THE GRIME AND THE GLOW (2010) – La Wolfe è legata alla corrente weird-folk ma se ne affranca grazie a composizioni oblique e dal taglio sperimentale. Opera immatura affrontata comunque con forte personalità, quest’esordio connette il post punk a risonanze drone ed echi new wave. La scrittura è rude e aspra e trova in “Noorish”, figlia di PJ Harvey, e nei cerchi concentrici à la Debussy di “Benjamin” gli episodi più raffinati.

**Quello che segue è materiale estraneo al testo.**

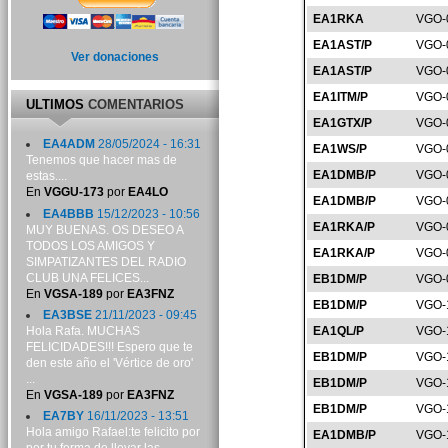
EA1RKA
VGO-
EA1AST/P
VGO-
Ver donaciones
EA1AST/P
VGO-
EA1ITM/P
VGO-
ULTIMOS
COMENTARIOS
EA1GTX/P
VGO-
EA4ADM
28/05/2024 - 16:31
EA1WS/P
VGO-
Tenemos que hacer mas de
EA1DMB/P
VGO-
estas....
En
VGGU-173
por
EA4LO
EA1DMB/P
VGO-
EA4BBB
15/12/2023 - 10:56
EA1RKA/P
VGO-
MUY BUENAS. OS DESEO A
TODOS LOS AMIGOS Y
EA1RKA/P
VGO-
SIMPATIZANTES DEL RADIO
CLUB UNA FELICES...
EB1DM/P
VGO-
En
VGSA-189
por
EA3FNZ
EB1DM/P
VGO-
EA3BSE
21/11/2023 - 09:45
Hola Rafa. MUCHAS
EA1QL/P
VGO-
FELICIDADES!!! Espero que te
EB1DM/P
VGO-
den este año el 'Vértice de oro'
...
EB1DM/P
VGO-
En
VGSA-189
por
EA3FNZ
EB1DM/P
VGO-
EA7BY
16/11/2023 - 13:51
Hola amigo Rafael:te felicito por
EA1DMB/P
VGO-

Brano consigliato: Noorish – In breve: 3/5

APOKALYPSIS (2011) – La maturazione attesa arriva ma va oltre le più rosee previsioni. È un album duro e astratto, vive sospeso tra i contrasti di delicate melodie vocali e oscure trame strumentali. Le canzoni hanno fisionomie sfuggenti e traggono tanto dal folk quanto dal desert rock, portando in dote un’anima gotica discendente di Nico e Siouxsie. L’artista californiana fa della semplicità del songwriting il suo vessillo e cava capolavori usando anche solo un verso, come la tormentata “Movie Screen”.

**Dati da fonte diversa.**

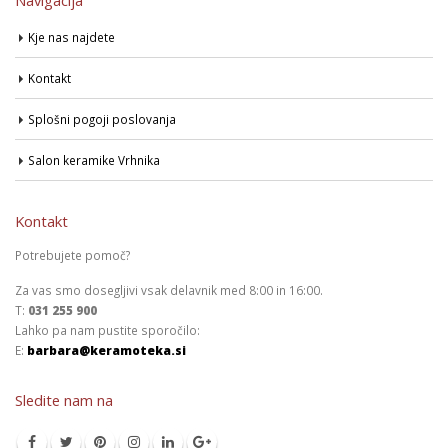
Kje nas najdete
Kontakt
Splošni pogoji poslovanja
Salon keramike Vrhnika
Kontakt
Potrebujete pomoč?
Za vas smo dosegljivi vsak delavnik med 8:00 in 16:00.
T:
031 255 900
Lahko pa nam pustite sporočilo:
E:
barbara@keramoteka.si
Sledite nam na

Brano consigliato: Tracks (Tall Bodies) – In breve: 4,5/5

UNKNOWN ROOMS: A COLLECTION OF ACOUSTIC SONGS (2012) – L’esordio su Sargent House è bagnato con questi nove brani acustici composti nei primi anni di carriera e circolanti su internet in versioni demo. Nonostante la spoglia bellezza di alcuni episodi (“Flatlands”, “The Way We Used To”, “Appalachia”) non splendono aurore sulla scena, non c’è traccia di redenzione e l’atmosfera è tormentata come nella tradizione del folk apocalittico a cui queste tracce, dolenti o nolenti, guardano. Prova di grande versatilità.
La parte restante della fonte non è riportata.